PART-OF-SPEECH TAGGER FOR MALAY LANGUAGE USING DEEP LEARNING TECHNIQUES
Part-of-Speech (POS) tagging is a process in the Natural Language Processing (NLP) pipeline to tag a single word, e.g., ‘computer’ is labelled by a tag ‘noun’. It is a basic task in the pipeline but is necessary as the output is a vital input for other applications of NLP such as Named-Entity Recognition (NER) and Machine Translation.

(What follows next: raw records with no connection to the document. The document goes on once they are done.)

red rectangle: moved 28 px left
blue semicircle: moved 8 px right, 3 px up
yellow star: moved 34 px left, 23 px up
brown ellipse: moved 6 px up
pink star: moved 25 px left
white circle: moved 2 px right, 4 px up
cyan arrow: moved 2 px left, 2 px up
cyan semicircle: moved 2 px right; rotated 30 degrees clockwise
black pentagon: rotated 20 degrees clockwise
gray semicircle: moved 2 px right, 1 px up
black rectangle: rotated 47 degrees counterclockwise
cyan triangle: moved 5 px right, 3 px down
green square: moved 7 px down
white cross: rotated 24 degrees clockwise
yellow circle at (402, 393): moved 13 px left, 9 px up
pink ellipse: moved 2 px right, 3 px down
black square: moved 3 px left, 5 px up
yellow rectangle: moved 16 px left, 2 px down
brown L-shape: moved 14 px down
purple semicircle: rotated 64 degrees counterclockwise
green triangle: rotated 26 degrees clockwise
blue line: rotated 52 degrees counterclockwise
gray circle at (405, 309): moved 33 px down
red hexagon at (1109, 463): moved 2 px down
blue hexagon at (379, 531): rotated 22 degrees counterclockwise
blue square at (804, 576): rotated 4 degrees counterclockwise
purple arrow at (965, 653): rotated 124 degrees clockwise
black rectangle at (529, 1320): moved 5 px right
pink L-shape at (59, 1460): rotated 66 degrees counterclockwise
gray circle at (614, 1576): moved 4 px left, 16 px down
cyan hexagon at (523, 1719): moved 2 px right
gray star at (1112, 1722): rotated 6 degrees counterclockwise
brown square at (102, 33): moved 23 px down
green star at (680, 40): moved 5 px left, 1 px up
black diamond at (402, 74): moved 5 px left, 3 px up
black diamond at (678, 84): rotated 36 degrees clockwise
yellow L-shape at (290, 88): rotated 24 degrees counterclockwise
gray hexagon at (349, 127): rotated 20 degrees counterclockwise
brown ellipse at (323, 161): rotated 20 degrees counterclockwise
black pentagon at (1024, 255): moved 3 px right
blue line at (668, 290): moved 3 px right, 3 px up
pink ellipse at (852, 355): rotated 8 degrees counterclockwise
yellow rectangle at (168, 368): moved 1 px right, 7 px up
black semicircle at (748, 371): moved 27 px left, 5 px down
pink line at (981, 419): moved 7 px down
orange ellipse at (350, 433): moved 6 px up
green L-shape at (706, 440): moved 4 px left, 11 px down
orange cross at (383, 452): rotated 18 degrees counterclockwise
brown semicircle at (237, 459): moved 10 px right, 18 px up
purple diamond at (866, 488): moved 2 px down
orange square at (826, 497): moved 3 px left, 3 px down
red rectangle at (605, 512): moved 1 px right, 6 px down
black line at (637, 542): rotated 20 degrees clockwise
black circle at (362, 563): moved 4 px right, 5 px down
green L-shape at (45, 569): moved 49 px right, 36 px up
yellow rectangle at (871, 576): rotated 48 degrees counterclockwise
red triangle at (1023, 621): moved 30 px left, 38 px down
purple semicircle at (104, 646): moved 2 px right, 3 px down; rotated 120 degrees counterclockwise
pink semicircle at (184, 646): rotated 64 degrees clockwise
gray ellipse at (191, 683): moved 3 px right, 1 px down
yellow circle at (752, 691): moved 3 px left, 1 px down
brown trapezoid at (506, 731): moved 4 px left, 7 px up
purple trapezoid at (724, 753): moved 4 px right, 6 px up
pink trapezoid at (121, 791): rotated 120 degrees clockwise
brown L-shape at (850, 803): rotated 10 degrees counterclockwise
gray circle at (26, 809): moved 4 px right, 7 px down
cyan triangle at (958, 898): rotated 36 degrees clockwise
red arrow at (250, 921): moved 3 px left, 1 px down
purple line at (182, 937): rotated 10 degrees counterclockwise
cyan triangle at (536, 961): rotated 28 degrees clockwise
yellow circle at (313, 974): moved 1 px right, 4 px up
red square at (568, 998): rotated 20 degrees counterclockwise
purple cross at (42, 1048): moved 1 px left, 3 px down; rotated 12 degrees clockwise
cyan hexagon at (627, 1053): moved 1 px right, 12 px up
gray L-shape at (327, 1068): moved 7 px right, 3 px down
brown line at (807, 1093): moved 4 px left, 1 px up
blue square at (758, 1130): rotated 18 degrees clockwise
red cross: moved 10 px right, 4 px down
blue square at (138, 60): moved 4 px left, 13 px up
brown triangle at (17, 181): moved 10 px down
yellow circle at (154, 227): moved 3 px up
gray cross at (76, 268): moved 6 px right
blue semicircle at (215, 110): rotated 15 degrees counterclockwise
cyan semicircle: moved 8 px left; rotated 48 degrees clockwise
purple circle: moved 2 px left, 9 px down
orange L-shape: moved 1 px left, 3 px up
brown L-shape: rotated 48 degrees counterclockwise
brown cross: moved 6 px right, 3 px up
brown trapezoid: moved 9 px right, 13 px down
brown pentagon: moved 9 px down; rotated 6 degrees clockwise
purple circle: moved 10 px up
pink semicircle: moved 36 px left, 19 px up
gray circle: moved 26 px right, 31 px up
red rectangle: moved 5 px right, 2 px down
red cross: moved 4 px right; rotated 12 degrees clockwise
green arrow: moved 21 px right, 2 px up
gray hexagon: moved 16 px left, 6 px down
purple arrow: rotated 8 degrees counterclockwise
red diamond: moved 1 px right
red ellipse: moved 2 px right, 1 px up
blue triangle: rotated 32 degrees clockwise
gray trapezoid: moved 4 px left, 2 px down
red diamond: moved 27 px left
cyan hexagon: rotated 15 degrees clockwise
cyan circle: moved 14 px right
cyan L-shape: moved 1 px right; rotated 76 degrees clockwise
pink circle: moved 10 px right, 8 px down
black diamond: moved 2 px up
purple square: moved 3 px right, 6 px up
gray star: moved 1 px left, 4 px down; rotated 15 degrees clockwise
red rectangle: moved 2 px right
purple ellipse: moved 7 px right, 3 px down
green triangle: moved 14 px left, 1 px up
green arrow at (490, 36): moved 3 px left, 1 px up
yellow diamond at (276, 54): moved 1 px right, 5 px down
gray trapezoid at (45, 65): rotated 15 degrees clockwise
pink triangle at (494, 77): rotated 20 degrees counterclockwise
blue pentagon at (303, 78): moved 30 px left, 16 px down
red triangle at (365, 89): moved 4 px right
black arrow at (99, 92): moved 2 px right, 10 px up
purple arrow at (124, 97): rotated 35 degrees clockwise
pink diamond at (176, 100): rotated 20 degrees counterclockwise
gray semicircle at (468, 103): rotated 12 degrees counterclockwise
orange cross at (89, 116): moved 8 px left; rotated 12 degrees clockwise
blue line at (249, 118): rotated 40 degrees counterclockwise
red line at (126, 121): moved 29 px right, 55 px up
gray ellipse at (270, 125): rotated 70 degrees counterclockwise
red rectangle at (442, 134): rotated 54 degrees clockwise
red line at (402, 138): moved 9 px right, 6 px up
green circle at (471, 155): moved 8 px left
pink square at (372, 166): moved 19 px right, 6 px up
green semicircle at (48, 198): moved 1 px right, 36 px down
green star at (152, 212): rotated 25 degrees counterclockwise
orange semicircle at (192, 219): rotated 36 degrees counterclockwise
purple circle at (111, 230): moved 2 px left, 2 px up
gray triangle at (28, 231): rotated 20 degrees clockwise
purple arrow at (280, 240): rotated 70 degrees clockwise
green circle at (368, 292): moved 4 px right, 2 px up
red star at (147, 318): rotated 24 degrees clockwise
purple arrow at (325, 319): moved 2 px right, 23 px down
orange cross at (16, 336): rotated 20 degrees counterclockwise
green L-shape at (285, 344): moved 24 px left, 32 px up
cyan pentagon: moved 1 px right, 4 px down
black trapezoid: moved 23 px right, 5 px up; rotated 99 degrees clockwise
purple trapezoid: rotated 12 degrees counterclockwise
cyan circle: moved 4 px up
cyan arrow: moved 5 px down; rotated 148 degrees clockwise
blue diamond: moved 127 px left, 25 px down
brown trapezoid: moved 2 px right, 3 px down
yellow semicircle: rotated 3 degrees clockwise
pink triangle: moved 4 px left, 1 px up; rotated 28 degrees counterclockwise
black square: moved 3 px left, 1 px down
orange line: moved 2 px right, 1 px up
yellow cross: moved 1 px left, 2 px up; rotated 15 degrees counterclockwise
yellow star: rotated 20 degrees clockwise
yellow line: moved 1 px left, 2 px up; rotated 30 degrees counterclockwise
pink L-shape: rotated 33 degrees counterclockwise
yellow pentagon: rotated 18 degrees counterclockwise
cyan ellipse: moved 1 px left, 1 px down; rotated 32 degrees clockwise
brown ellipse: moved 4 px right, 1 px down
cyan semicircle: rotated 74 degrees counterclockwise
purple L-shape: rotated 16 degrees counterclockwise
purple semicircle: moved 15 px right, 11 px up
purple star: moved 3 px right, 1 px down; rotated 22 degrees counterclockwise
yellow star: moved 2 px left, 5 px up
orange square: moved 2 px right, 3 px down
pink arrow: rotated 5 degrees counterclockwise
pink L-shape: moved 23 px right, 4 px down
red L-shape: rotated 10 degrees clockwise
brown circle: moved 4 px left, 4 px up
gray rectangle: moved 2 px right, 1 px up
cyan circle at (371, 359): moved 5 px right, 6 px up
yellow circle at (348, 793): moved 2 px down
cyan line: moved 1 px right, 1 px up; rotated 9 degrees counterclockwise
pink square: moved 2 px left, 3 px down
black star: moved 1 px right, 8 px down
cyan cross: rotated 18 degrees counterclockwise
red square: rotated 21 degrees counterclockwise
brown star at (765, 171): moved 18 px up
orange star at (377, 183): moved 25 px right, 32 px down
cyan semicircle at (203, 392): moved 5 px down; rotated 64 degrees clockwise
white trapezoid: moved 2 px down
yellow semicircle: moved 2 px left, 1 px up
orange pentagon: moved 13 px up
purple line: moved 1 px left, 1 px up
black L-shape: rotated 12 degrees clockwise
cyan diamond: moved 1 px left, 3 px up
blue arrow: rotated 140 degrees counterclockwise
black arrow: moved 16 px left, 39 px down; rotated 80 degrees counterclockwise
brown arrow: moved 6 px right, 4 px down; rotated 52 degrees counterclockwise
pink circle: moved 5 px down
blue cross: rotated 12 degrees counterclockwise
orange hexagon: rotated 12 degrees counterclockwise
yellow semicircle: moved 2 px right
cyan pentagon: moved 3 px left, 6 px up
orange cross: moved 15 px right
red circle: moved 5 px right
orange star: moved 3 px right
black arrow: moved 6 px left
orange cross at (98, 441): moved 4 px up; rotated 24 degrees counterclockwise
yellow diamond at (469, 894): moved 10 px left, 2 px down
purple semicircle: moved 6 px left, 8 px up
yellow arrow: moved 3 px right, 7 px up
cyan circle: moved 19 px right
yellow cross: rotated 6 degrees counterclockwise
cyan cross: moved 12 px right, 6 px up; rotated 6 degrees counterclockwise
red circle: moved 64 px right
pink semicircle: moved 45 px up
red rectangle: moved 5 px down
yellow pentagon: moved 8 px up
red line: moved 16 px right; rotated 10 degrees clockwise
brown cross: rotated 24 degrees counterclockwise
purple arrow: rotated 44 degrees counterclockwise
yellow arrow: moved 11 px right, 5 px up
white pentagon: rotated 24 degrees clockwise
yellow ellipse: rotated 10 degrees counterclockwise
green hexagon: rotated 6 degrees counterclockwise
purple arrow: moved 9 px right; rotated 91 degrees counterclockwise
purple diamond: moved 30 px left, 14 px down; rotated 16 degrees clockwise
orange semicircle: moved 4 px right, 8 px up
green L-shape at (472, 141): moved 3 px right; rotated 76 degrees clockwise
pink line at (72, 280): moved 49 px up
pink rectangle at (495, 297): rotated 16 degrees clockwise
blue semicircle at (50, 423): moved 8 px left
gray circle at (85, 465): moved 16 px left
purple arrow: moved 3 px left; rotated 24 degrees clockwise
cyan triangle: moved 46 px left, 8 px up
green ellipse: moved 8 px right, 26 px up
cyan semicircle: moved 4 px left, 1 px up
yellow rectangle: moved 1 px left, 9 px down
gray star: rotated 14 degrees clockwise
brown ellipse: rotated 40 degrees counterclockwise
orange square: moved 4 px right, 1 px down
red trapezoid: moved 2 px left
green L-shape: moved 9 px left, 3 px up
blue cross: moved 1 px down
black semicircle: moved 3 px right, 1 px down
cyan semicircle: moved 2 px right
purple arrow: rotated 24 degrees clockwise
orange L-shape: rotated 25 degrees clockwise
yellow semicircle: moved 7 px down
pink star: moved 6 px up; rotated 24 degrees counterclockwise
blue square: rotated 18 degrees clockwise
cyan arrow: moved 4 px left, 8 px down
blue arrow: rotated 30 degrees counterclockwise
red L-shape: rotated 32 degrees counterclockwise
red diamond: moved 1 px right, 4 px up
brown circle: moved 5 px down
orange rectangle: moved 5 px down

Existing POS taggers is mostly available for rich-sourced languages such as English. Linguistic resources in Malay language are still lacking hence less research being done such as for POS tagging process. Although Indonesian POS taggers have been developed but there still exist lexical difference between Malay (used by Brunei, Malaysia, and Singapore) and Indonesian Malay. This leads to inaccurate tagging when using these taggers for Malay language. Previous researches have successfully used traditional methods such as Hidden Markov Model (HMM), Rule-based and Maximum Entropy (MaxEnt) and reached 67%-95% accuracy on Malay language.
Due to recent advancement in deep learning networks (DNN) to learn and recognize complex patterns, they have been gaining in popularity. Various areas have incorporated deep learning including sequence labeling and speech recognition. Some researchers have developed POS taggers for languages such as Marathi (Indian language) and Chinese reaching an average of 97%. Therefore, this work proposes to develop a Malay POS tagger that can tag Malay words accurately. However, due to insufficient linguistic resources for Malay language, the corpus is manually built by extracting words from Malay text articles such as news articles.